White House threatens to veto House Democrats’ sweeping clean energy bill

The White House on Monday issued a threat to veto the sweeping clean energy legislation House Democratic leadership has teed up for a vote this week.

The House bill would “undermine the Administration’s deregulatory agenda and empower the government to select favored solutions while reinstating big-government policies and programs,” the White House said in a statement of administration policy.

The White House also slammed the House bill as increasing government spending, overlooking needed changes to environmental permitting, and creating a green bank that would fund “projects similar to well known failures like Solyndra.” Solar panel manufacturer Solyndra went bankrupt after receiving hundreds of millions in federal loans during the Obama administration.

The House bill, known as the Clean Economy Jobs and Innovation Act, is a compilation of dozens of smaller clean energy-related bills, many of them bipartisan.

Nonetheless, House Speaker Nancy Pelosi and Majority Leader Steny Hoyer framed the legislation as Democrats’ next big step to tackle climate change.

“As the wildfires ravaging the west and the historic storms devastating the Gulf Coast heartbreakingly show, there is no time to deny the reality of the climate crisis,” Pelosi said in a statement when the bill was introduced Tuesday. “Urgent, science-based action is needed now.”

The legislation seeks to boost research spending for renewable energy, as well as low-carbon technologies such as carbon capture and storage and advanced nuclear power. The bill would also aim to strengthen energy efficiency codes for buildings, invest in modernizing the electric grid, and expand access to electric cars.

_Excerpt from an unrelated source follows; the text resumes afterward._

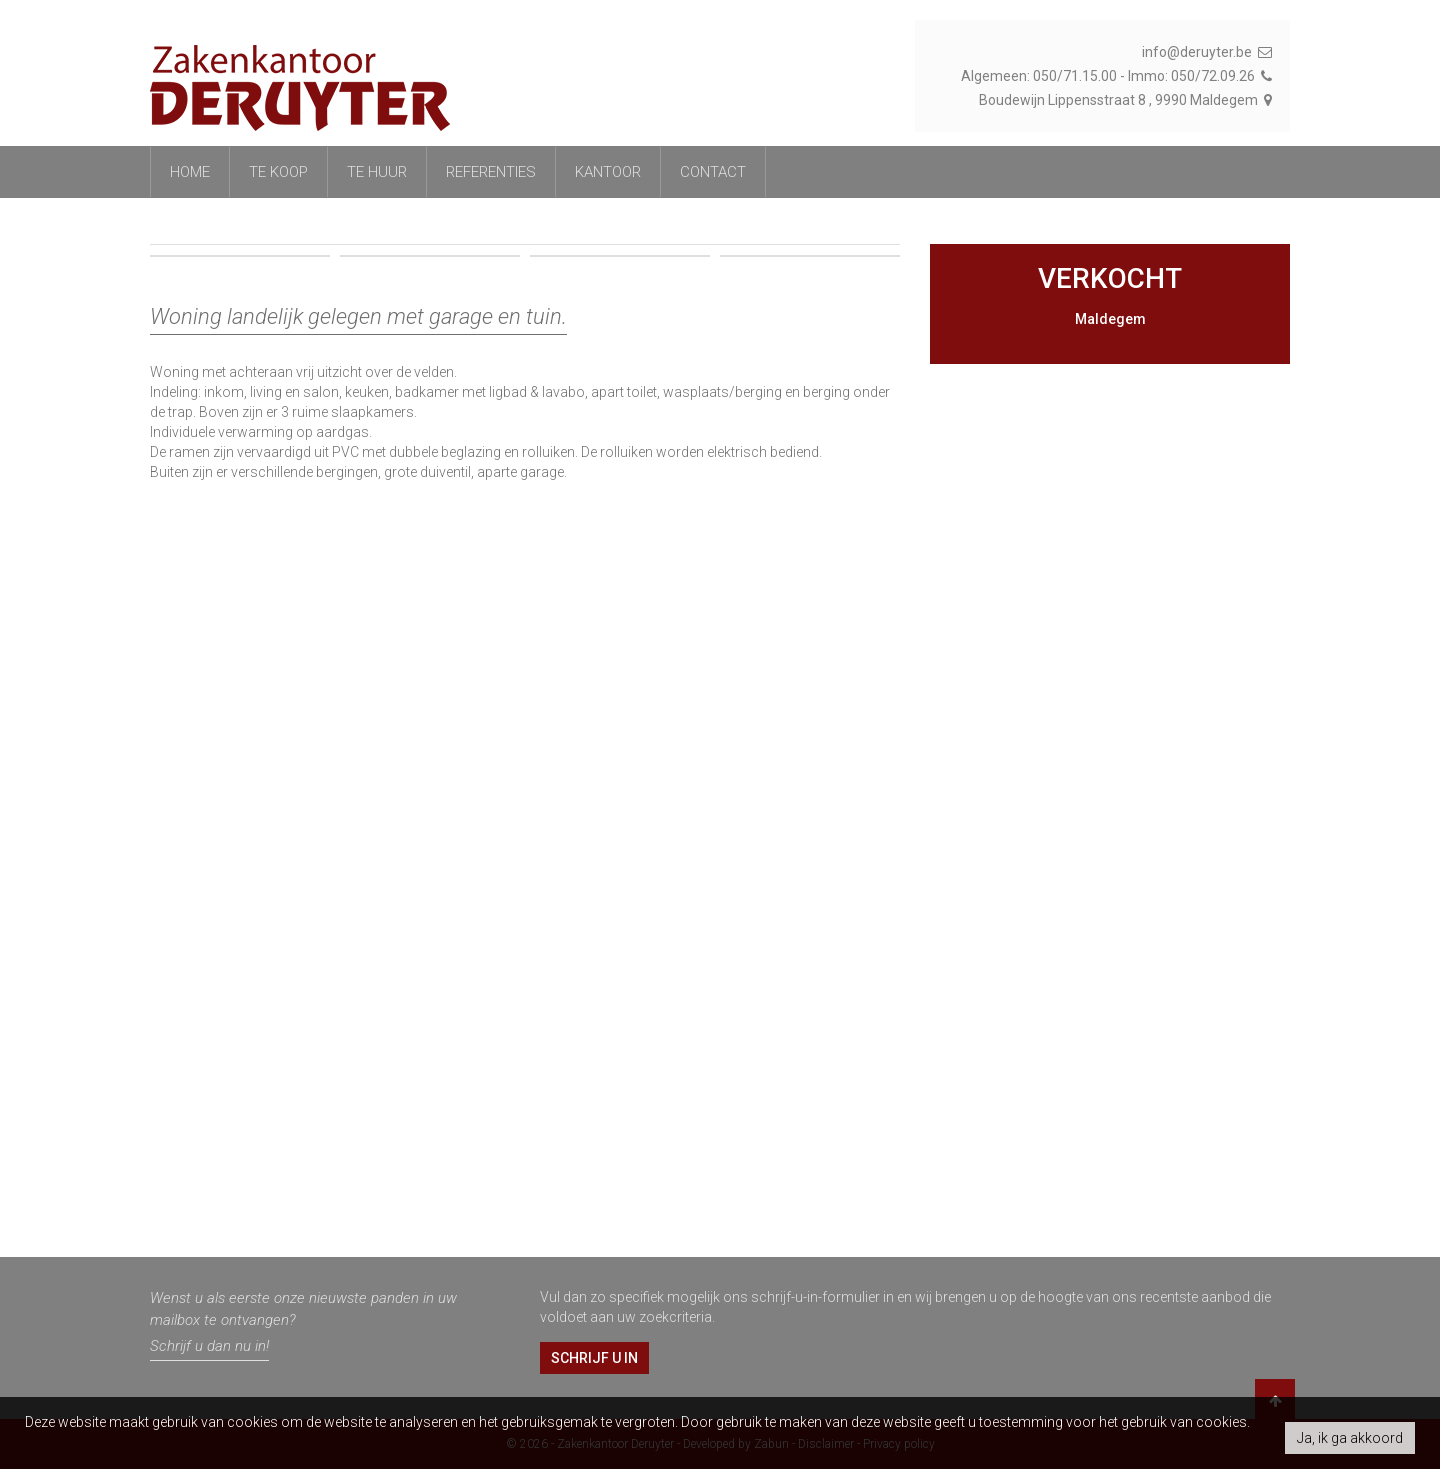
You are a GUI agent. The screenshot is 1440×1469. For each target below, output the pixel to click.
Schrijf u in (594, 1358)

It’s unclear what the White House veto threat means for a similarly sweeping, though less aggressive, energy package led by Senate Energy Committee Chairwoman Lisa Murkowski, an Alaska Republican, and Democratic Sen. Joe Manchin. That bill has robust support from energy industry groups, many environmental groups, and conservative clean energy groups.

Prospects for that bill’s passage improved slightly two weeks ago when Senate Environment Committee leaders reached a deal on an amendment to limit potent greenhouse gas coolants that had killed a floor vote in March.

The White House statement doesn’t address the Murkowski-Manchin measure, but it does generally criticize some policies that appear in both that bill and the House package.

For example, the White House said the House bill would increase energy costs by “requiring State and local governments to establish strict building codes that are not grounded in available technologies, and mandating a rigorous transition from hydrofluorocarbon use in the private heating and cooling sector.”